*GOAL OF THE EXERCISE*
In the entries below, find the line with "CONEXÃO EM DO" and print exactly every line from there up to and including the line with "ilimitado. Dessas 9 horas que eu fiquei", with no other lines.

[Records drawn from a dataset]
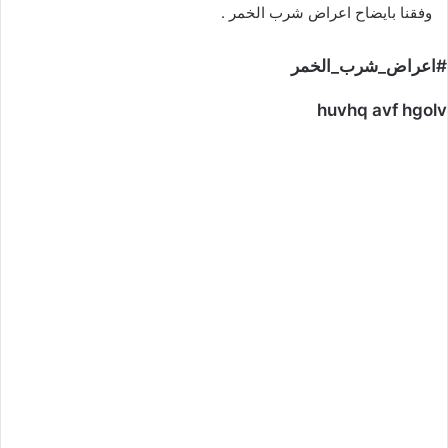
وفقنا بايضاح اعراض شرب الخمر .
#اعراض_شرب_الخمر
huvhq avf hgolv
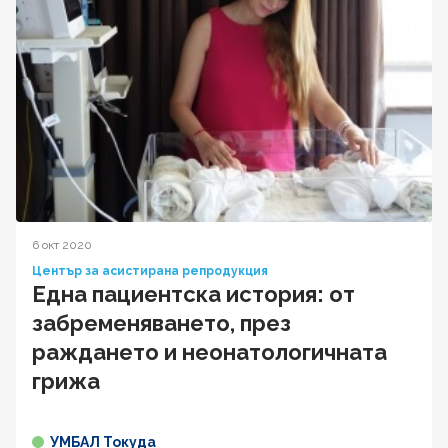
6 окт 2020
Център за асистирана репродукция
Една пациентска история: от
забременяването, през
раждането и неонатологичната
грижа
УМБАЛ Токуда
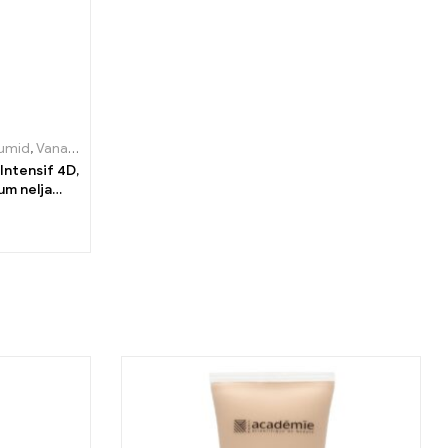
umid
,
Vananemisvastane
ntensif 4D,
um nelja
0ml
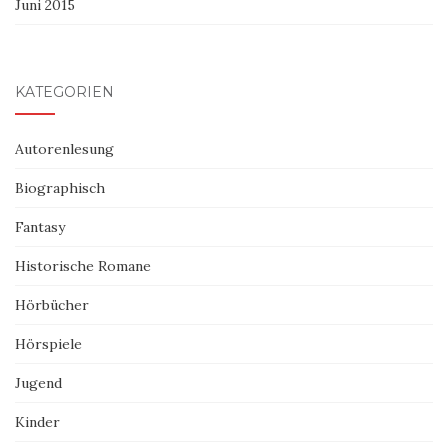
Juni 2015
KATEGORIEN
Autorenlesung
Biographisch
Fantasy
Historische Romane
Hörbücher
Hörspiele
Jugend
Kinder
--
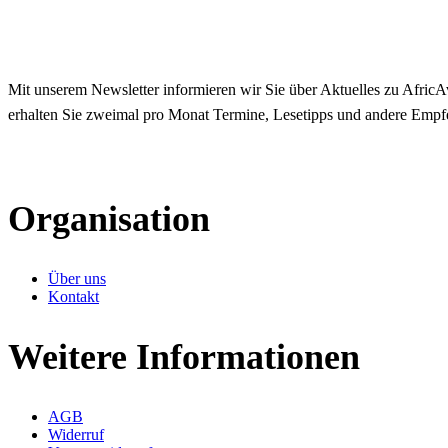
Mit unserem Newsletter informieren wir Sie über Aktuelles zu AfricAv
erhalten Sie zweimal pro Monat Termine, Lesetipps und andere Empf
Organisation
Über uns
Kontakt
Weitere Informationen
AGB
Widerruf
* * *
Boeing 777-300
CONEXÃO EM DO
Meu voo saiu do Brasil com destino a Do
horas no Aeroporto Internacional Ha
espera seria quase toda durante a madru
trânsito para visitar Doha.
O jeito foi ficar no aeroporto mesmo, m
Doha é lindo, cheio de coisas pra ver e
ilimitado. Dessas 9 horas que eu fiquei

*TASK OUTPUT*
CONEXÃO EM DO
Meu voo saiu do Brasil com destino a Do
horas no Aeroporto Internacional Ha
espera seria quase toda durante a madru
trânsito para visitar Doha.
O jeito foi ficar no aeroporto mesmo, m
Doha é lindo, cheio de coisas pra ver e
ilimitado. Dessas 9 horas que eu fiquei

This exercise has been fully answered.